I can’t actually explain to you how long I’ve wanted to hang bell lamps over a kitchen counter (or down a long hallway like my sister did at her house in New Zealand, but, alas, our little apartment most definitely does not have a long hallway—or any hallway at all, really). We do, however, have really high concrete ceilings and exposed beams, so this Scandi-meets-industrial style is perfecto.
Jake’s number one thing he loves to tell people about is that IKEA has really, really good plants that are really, really cheap. Jake’s least favorite thing is going to IKEA. The below image is the convergence of these conflicting emotions.
At our current apartment, we have a really big floor mirror that was slightly propped behind a dresser.

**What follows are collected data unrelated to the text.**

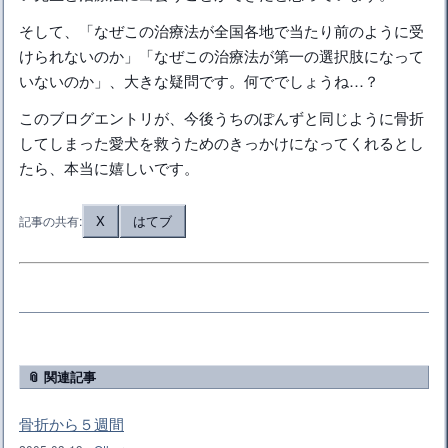
そして、「なぜこの治療法が全国各地で当たり前のように受
けられないのか」「なぜこの治療法が第一の選択肢になって
いないのか」、大きな疑問です。何ででしょうね…？
このブログエントリが、今後うちのぽんずと同じように骨折
してしまった愛犬を救うためのきっかけになってくれるとし
たら、本当に嬉しいです。
X
はてブ
記事の共有:
📎 関連記事
骨折から５週間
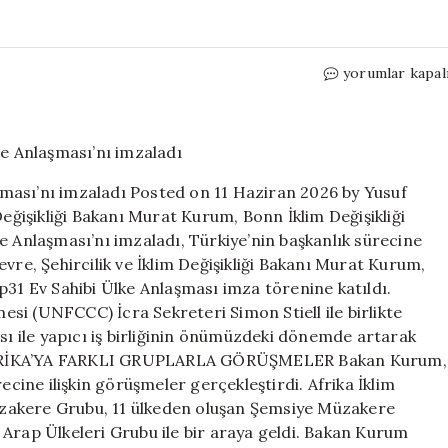
Bakan
yorumlar kapal
Kurum,
Bonn’da
‘COP31
Ev
Sahibi
ması’nı imzaladı Posted on 11 Haziran 2026 by Yusuf
Ülke
Değişikliği Bakanı Murat Kurum, Bonn İklim Değişikliği
Anlaşması’nı
e Anlaşması’nı imzaladı, Türkiye’nin başkanlık sürecine
imzaladı
için
vre, Şehircilik ve İklim Değişikliği Bakanı Murat Kurum,
p31 Ev Sahibi Ülke Anlaşması imza törenine katıldı.
mesi (UNFCCC) İcra Sekreteri Simon Stiell ile birlikte
 ile yapıcı iş birliğinin önümüzdeki dönemde artarak
AMERİKA’YA FARKLI GRUPLARLA GÖRÜŞMELER Bakan Kurum,
ine ilişkin görüşmeler gerçekleştirdi. Afrika İklim
zakere Grubu, 11 ülkeden oluşan Şemsiye Müzakere
 Arap Ülkeleri Grubu ile bir araya geldi. Bakan Kurum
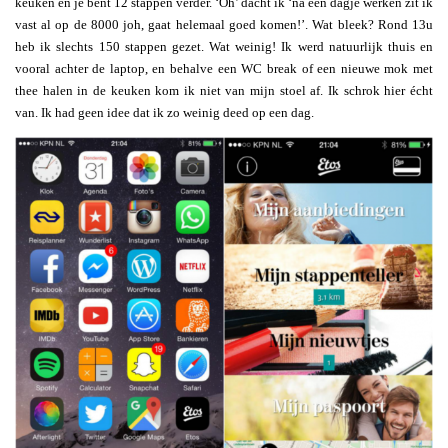
keuken en je bent 12 stappen verder. ‘Oh’ dacht ik ‘na een dagje werken zit ik
vast al op de 8000 joh, gaat helemaal goed komen!’. Wat bleek? Rond 13u
heb ik slechts 150 stappen gezet. Wat weinig! Ik werd natuurlijk thuis en
vooral achter de laptop, en behalve een WC break of een nieuwe mok met
thee halen in de keuken kom ik niet van mijn stoel af. Ik schrok hier écht
van. Ik had geen idee dat ik zo weinig deed op een dag.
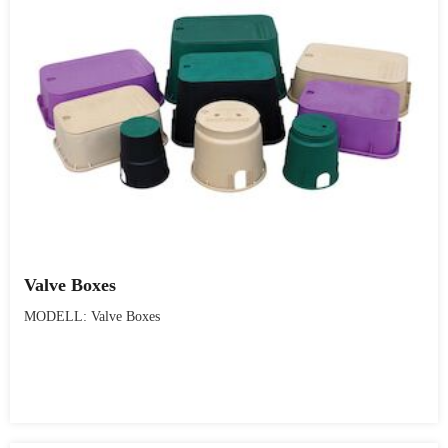
Valve Boxes
MODELL: Valve Boxes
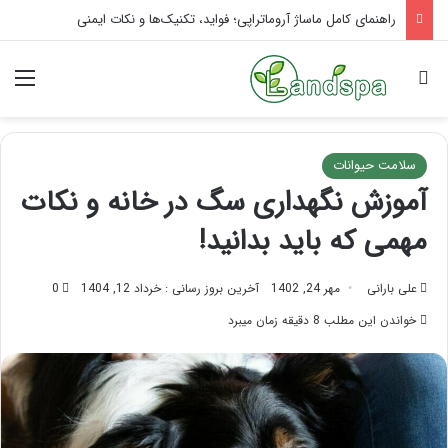
تاثیر ماساژ بر افسردگی؛ با ماساژ درمانی افسردگی را درمان کنید!
جستجو برای
منو
سلامت حیوانات
آموزش نگهداری سگ در خانه و نکات
مهمی که باید بدانید!
علی بارانی
مهر 24, 1402
آخرین بروز رسانی : خرداد 12, 1404
0
خواندن این مطلب 8 دقیقه زمان میبرد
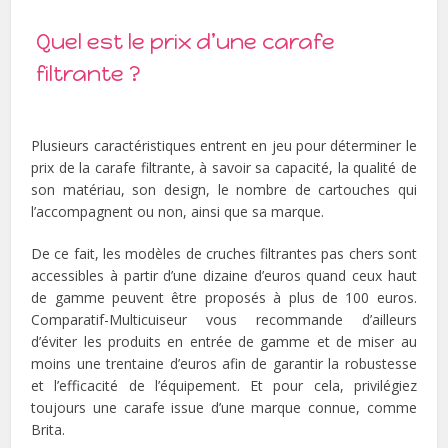
Quel est le prix d’une carafe
filtrante ?
Plusieurs caractéristiques entrent en jeu pour déterminer le
prix de la carafe filtrante, à savoir sa capacité, la qualité de
son matériau, son design, le nombre de cartouches qui
l’accompagnent ou non, ainsi que sa marque.
De ce fait, les modèles de cruches filtrantes pas chers sont
accessibles à partir d’une dizaine d’euros quand ceux haut
de gamme peuvent être proposés à plus de 100 euros.
Comparatif-Multicuiseur vous recommande d’ailleurs
d’éviter les produits en entrée de gamme et de miser au
moins une trentaine d’euros afin de garantir la robustesse
et l’efficacité de l’équipement. Et pour cela, privilégiez
toujours une carafe issue d’une marque connue, comme
Brita.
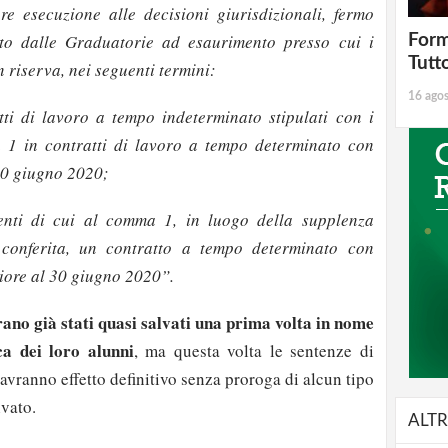
e esecuzione alle decisioni giurisdizionali, fermo
to dalle Graduatorie ad esaurimento presso cui i
Form
Tutt
n riserva, nei seguenti termini:
16 ago
ti di lavoro a tempo indeterminato stipulati con i
 1 in contratti di lavoro a tempo determinato con
 30 giugno 2020;
enti di cui al comma 1, in luogo della supplenza
conferita, un contratto a tempo determinato con
riore al 30 giugno 2020”.
ano già stati quasi salvati una prima volta in nome
ca dei loro alunni
, ma questa volta le sentenze di
vranno effetto definitivo senza proroga di alcun tipo
ivato.
ALTR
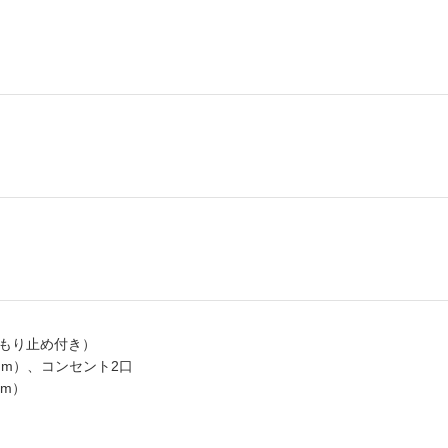
みくもり止め付き）
mm）、コンセント2口
m）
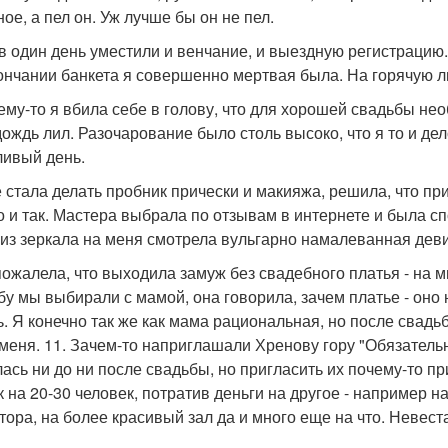
ое, а пел он. Уж лучше бы он не пел.
 в один день уместили и венчание, и выездную регистрацию.
ончании банкета я совершенно мертвая была. На горячую л
чему-то я вбила себе в голову, что для хорошей свадьбы не
дождь лил. Разочарование было столь высоко, что я то и де
ливый день.
не стала делать пробник прически и макияжа, решила, что п
о и так. Мастера выбрала по отзывам в интернете и была спо
 из зеркала на меня смотрела вульгарно намалеванная деви
 пожалела, что выходила замуж без свадебного платья - на
бу мы выбирали с мамой, она говорила, зачем платье - оно 
ь. Я конечно так же как мама рациональная, но после свадь
меня. 11. Зачем-то наприглашали Хренову гору "Обязательн
ась ни до ни после свадьбы, но пригласить их почему-то п
к на 20-30 человек, потратив деньги на другое - например 
тора, на более красивый зал да и много еще на что. Невес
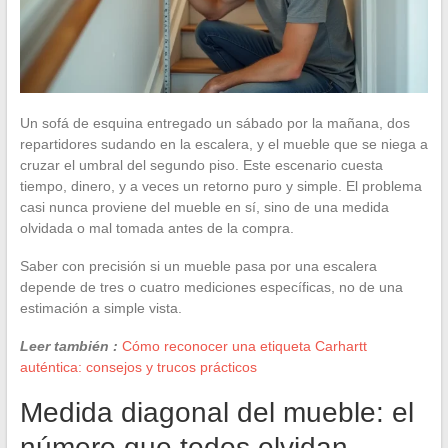
Un sofá de esquina entregado un sábado por la mañana, dos
repartidores sudando en la escalera, y el mueble que se niega a
cruzar el umbral del segundo piso. Este escenario cuesta
tiempo, dinero, y a veces un retorno puro y simple. El problema
casi nunca proviene del mueble en sí, sino de una medida
olvidada o mal tomada antes de la compra.
Saber con precisión si un mueble pasa por una escalera
depende de tres o cuatro mediciones específicas, no de una
estimación a simple vista.
Leer también :
Cómo reconocer una etiqueta Carhartt
auténtica: consejos y trucos prácticos
Medida diagonal del mueble: el
número que todos olvidan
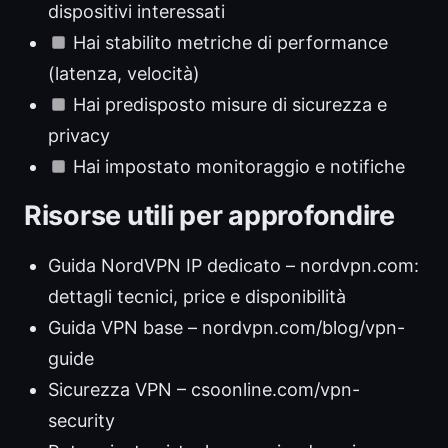
dispositivi interessati
Hai stabilito metriche di performance
(latenza, velocità)
Hai predisposto misure di sicurezza e
privacy
Hai impostato monitoraggio e notifiche
Risorse utili per approfondire
Guida NordVPN IP dedicato – nordvpn.com:
dettagli tecnici, price e disponibilità
Guida VPN base – nordvpn.com/blog/vpn-
guide
Sicurezza VPN – csoonline.com/vpn-
security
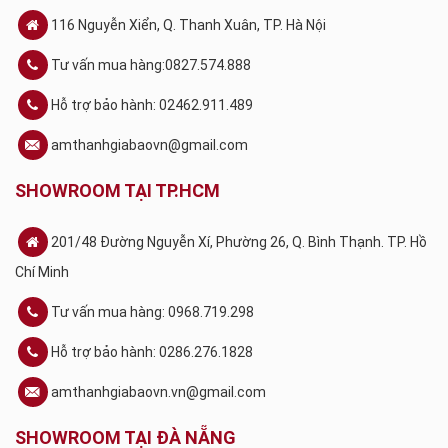
116 Nguyễn Xiển, Q. Thanh Xuân, TP. Hà Nội
Tư vấn mua hàng:0827.574.888
Hỗ trợ bảo hành: 02462.911.489
amthanhgiabaovn@gmail.com
SHOWROOM TẠI TP.HCM
201/48 Đường Nguyễn Xí, Phường 26, Q. Bình Thạnh. TP. Hồ
Chí Minh
Tư vấn mua hàng: 0968.719.298
Hỗ trợ bảo hành: 0286.276.1828
amthanhgiabaovn.vn@gmail.com
SHOWROOM TẠI ĐÀ NẴNG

I may have accidentally knocked it a bit when trying to reach the power outlet where I like to plug in my hair straightener, and this may have resulted in the total cracking of said mirror (although we still use it because I'm not quite sure how to throw it out?). Anyway, huge floor mirrors are super cool and I refuse not to have one; therefore one of my favorite things about the new apartment is the big bedroom wall where I can put this guy far, far away from any of the power outlets.
I really love this incredible throw, much like I love everything from The Citizenry, but I’m not necessarily super trustworthy with lovely white things. I assume finally having a decent washing machine with lots of fancy gentle cycles means I get to experiment with being a grown-up person who owns blankets like this one.